# [WHAT IS NEEDED]
Only the lines from the one containing "Álex Rayón, experto" to the end of the data should be copied, exactly and without pictures.
Top of RECORD SET
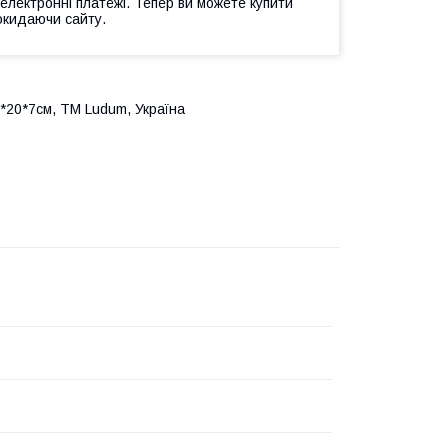
 електронні платежі. Тепер ви можете купити
окидаючи сайту.
20*20*7см, ТМ Ludum, Україна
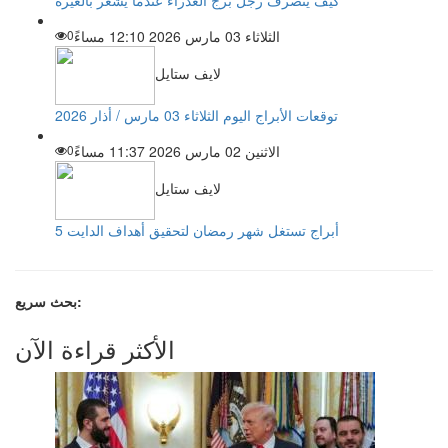
الثلاثاء 03 مارس 2026 12:10 مساءً
0
لايف ستايل
توقعات الأبراج اليوم الثلاثاء 03 مارس / أذار 2026
الاثنين 02 مارس 2026 11:37 مساءً
0
لايف ستايل
5 أبراج تستغل شهر رمضان لتحقيق أهداف الدايت
بحث سريع:
الأكثر قراءة الآن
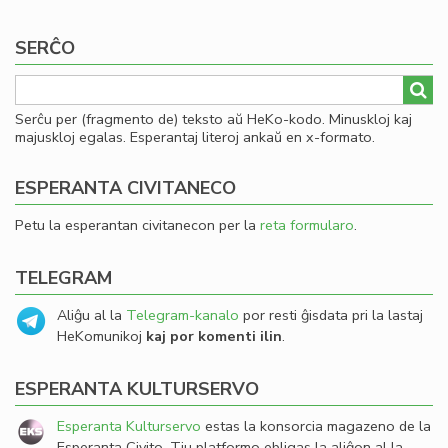
SERĈO
Serĉu per (fragmento de) teksto aŭ HeKo-kodo. Minuskloj kaj
majuskloj egalas. Esperantaj literoj ankaŭ en x-formato.
ESPERANTA CIVITANECO
Petu la esperantan civitanecon per la
reta formularo
.
TELEGRAM
Aliĝu al la
Telegram-kanalo
por resti ĝisdata pri la lastaj
HeKomunikoj
kaj por komenti ilin
.
ESPERANTA KULTURSERVO
Esperanta Kulturservo
estas la konsorcia magazeno de la
Esperanta Civito. Tiu platformo ebligas la aliĝon al la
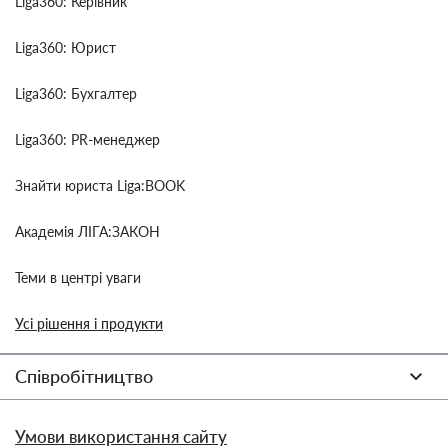
Liga360: Керівник
Liga360: Юрист
Liga360: Бухгалтер
Liga360: PR-менеджер
Знайти юриста Liga:BOOK
Академія ЛІГА:ЗАКОН
Теми в центрі уваги
Усі рішення і продукти
Співробітництво
Умови використання сайту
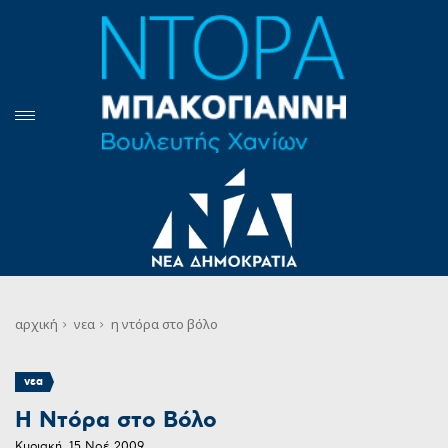
αρχική
νεα
η ντόρα στο βόλο
νεα
Η Ντόρα στο Βόλο
Κυριακή, 15 Νοέ 2009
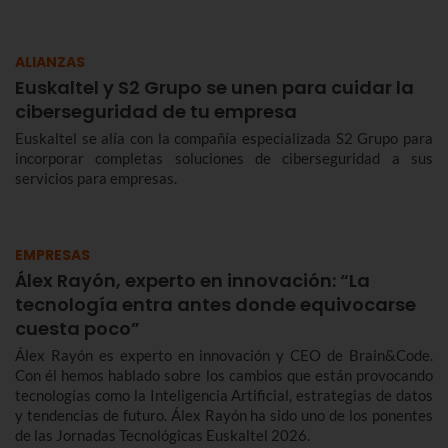
ALIANZAS
Euskaltel y S2 Grupo se unen para cuidar la
ciberseguridad de tu empresa
Euskaltel se alía con la compañía especializada S2 Grupo para
incorporar completas soluciones de ciberseguridad a sus
servicios para empresas.
EMPRESAS
Álex Rayón, experto en innovación: “La
tecnología entra antes donde equivocarse
cuesta poco”
Álex Rayón es experto en innovación y CEO de Brain&Code.
Con él hemos hablado sobre los cambios que están provocando
tecnologías como la Inteligencia Artificial, estrategias de datos
y tendencias de futuro. Álex Rayón ha sido uno de los ponentes
de las Jornadas Tecnológicas Euskaltel 2026.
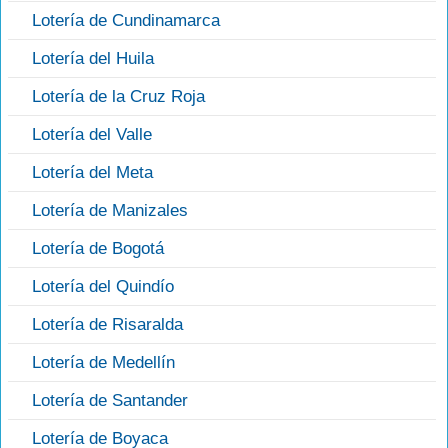
Lotería de Cundinamarca
Lotería del Huila
Lotería de la Cruz Roja
Lotería del Valle
Lotería del Meta
Lotería de Manizales
Lotería de Bogotá
Lotería del Quindío
Lotería de Risaralda
Lotería de Medellín
Lotería de Santander
Lotería de Boyaca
Bottom of RECORD SET
# [WRITTEN REPLY]
Álex Rayón, experto en innovación: “La
tecnología entra antes donde equivocarse
cuesta poco”
Álex Rayón es experto en innovación y CEO de Brain&Code.
Con él hemos hablado sobre los cambios que están provocando
tecnologías como la Inteligencia Artificial, estrategias de datos
y tendencias de futuro. Álex Rayón ha sido uno de los ponentes
de las Jornadas Tecnológicas Euskaltel 2026.
Lotería de Cundinamarca
Lotería del Huila
Lotería de la Cruz Roja
Lotería del Valle
Lotería del Meta
Lotería de Manizales
Lotería de Bogotá
Lotería del Quindío
Lotería de Risaralda
Lotería de Medellín
Lotería de Santander
Lotería de Boyaca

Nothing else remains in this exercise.